Working in Corporate Social Responsibility, I often think about how I can help create positive change in the world.
I also often wish I had more time and energy so I can help more people in the communities around us. But I am just an ordinary person, so a question lingers: how do I really make a difference?
More than six years into my CSR career at Jebsen, I think I have found the answer: I can make a difference by starting a ripple.
I joined Jebsen as CSR Executive in 2013 and was initially responsible for executing CSR programmes around the region. My work included recruiting volunteers and organising events around Jebsen’s main CSR pillars: philanthropy, environmental conservation and employee wellbeing.
You would think that recruiting volunteers for CSR events would be quite easy, but this turned out to be one of my biggest challenges. I remember trying to get volunteers for the “Shutterbug Club”, an innovative initiative to teach photography skills to migrant children in China. To my surprise, very few volunteers signed up! I decided to change up our promotion strategies. Instead of just broadcasting the programme logistics, I published a one-pager called “10 things you want to know about the Shutterbug Club” – giving colleagues all they need to know in one fun, easy read. This immediately drew more sign ups. By effectively telling our story, I attracted more attention to the Programme, and our work with the children in need has remained robust until today.
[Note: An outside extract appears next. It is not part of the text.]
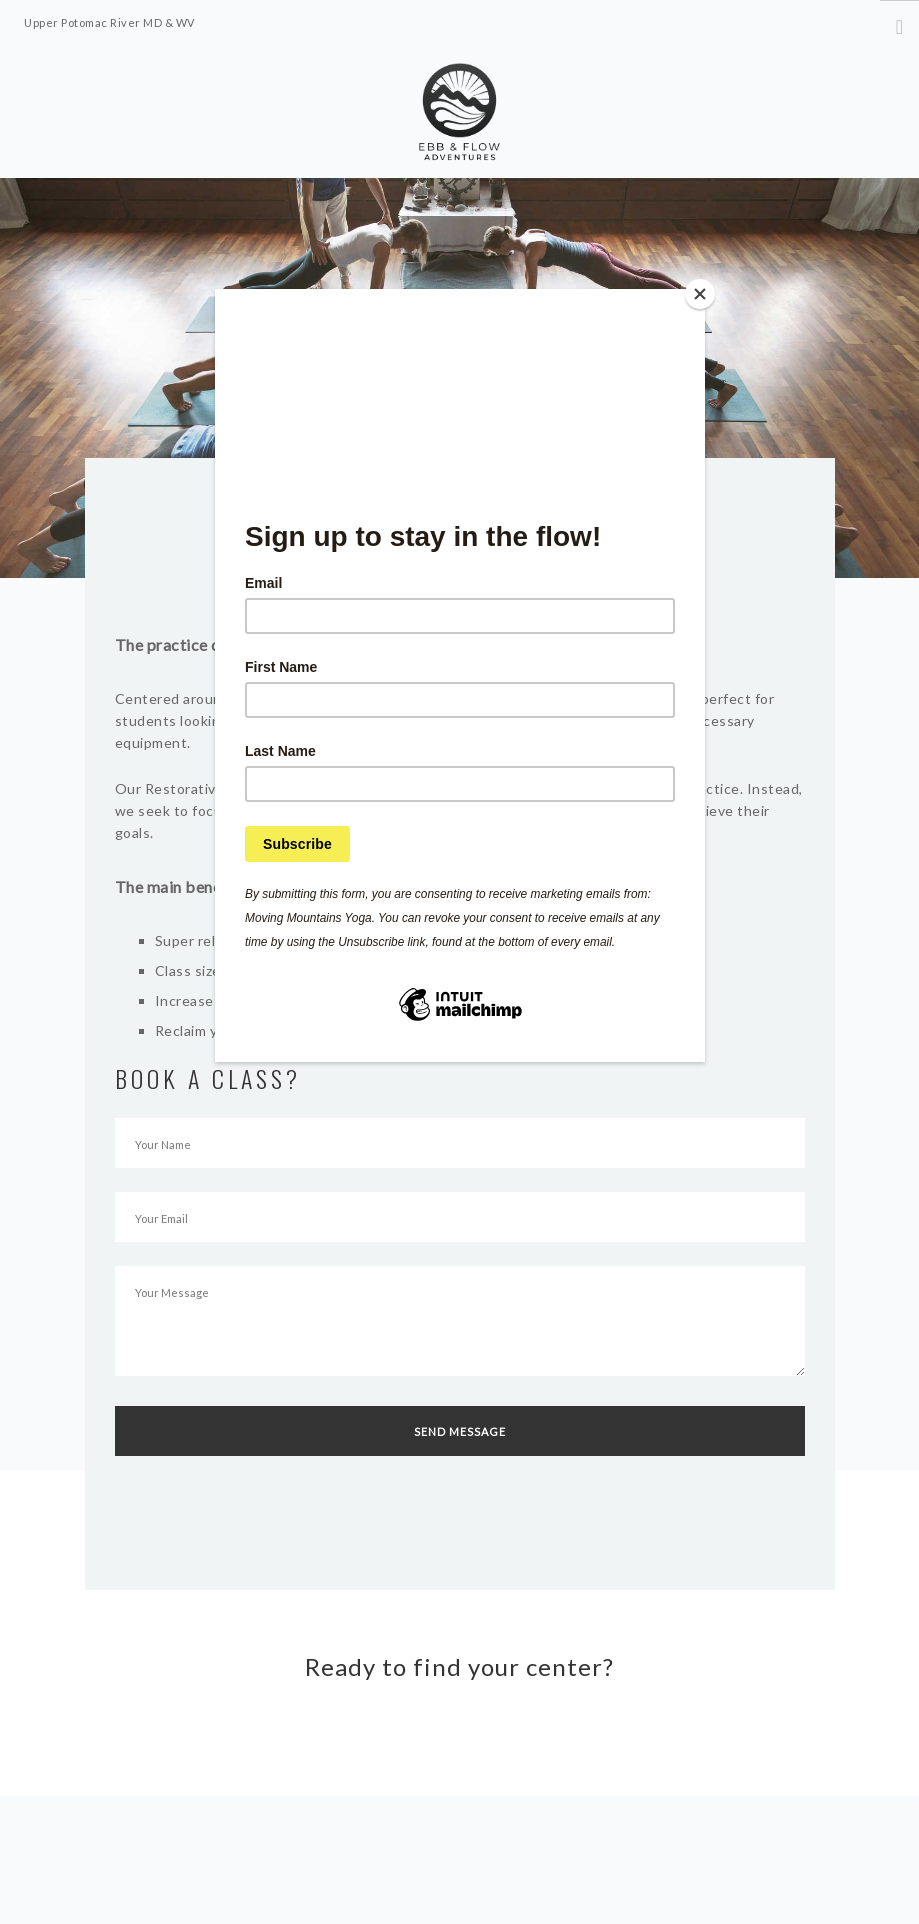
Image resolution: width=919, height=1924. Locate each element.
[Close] (700, 294)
Since the Programme I have made extra efforts to encourage colleagues to participate and kept trying new ways to engage volunteers. When we decided to launch a new activity I started targeting employees who have participated in CSR programmes before. Since they are already interested in volunteering, why not re-engage them for other programmes? Why not leverage their word of mouth to draw more volunteers? I did just that, and our volunteer list kept growing longer.
In the spirit of going an extra mile and trying new things, I also introduced new elements in other CSR Programmes. Following a 10-week musical training for children with special educational needs under the “Life is Art” programme, instead of arranging a closed performance for families, I proposed a large-scale performance so that the kids can show of their new mastery of Djembe Drums to a community audience. The show was a hit, and seeing the proud looks on the children’s faces brought me to one important realisation. Perhaps there is a limit to what I can do as one person, but by enabling these children to learn something new, I also enabled them to go out into the world with heads held high, making a difference in the world each in their own way.
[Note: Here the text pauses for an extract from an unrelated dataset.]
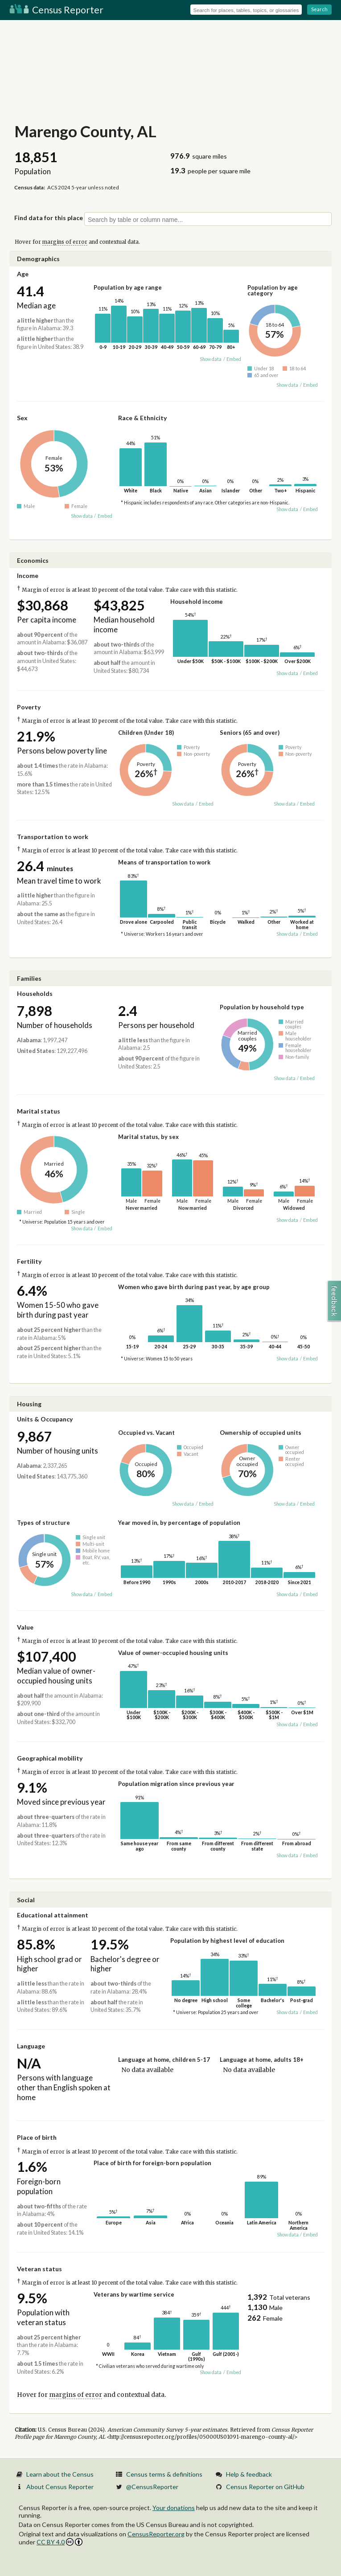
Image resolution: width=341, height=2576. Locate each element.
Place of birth (37, 2137)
Likewise, perhaps it was challenging to recruit volunteers initially, but through new publicity means and proactive outreach, every small act serves to generate much greater effects: more colleagues got involved with peers from different business lines. Our CSR activities have become occasions where colleagues gather and develop rapport, further strengthening their sense of belonging at Jebsen. Some of them have even brought their families on board!
Nowadays, as Assistant Manager of CSR, my role has moved beyond executing projects to strategising them. I am in charge of identifying new NGO partners, designing programme themes and aligning CSR initiatives with our Group objectives. I also started to look after JGreen projects, expanding my focus to include environmental conservation – another area that definitely needs positive change!
What I love most about my work is teaming up with people who care about the community as much as I do. Everyone from my immediate team to our top management has worked to cultivate an environment where individual ideas are embraced and given wings; many of my own ideas have already turned into fruitful CSR programmes. Backed by this company culture, and a passionate, selfless group of colleagues, I am looking forward to seeing more ideas can take flight and ultimately make the world a better place. As long as I keep starting ripples, I know that they can one day create big waves.
(Photo caption: Sasa was introducing the "Life is Art" programme to WABC students with special needs.)